## DESCRIPTION OF THE TASK:
Report each line from the records where the string "said" turns up.

## Extracted page text data:
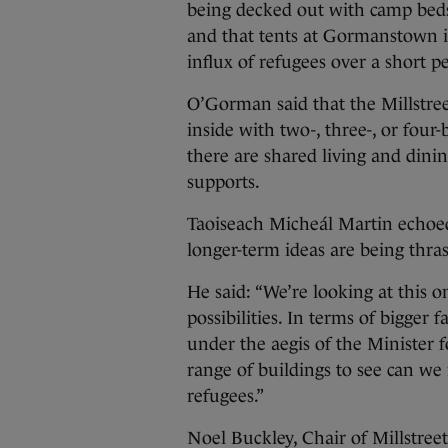
being decked out with camp beds a
and that tents at Gormanstown is
influx of refugees over a short p
O’Gorman said that the Millstree
inside with two-, three-, or four-
there are shared living and dinin
supports.
Taoiseach Micheál Martin echoe
longer-term ideas are being thras
He said: “We’re looking at this o
possibilities. In terms of bigger 
under the aegis of the Minister 
range of buildings to see can we
refugees.”
Noel Buckley, Chair of Millstre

## OUTPUT OF THE TASK:
O’Gorman said that the Millstree
He said: “We’re looking at this o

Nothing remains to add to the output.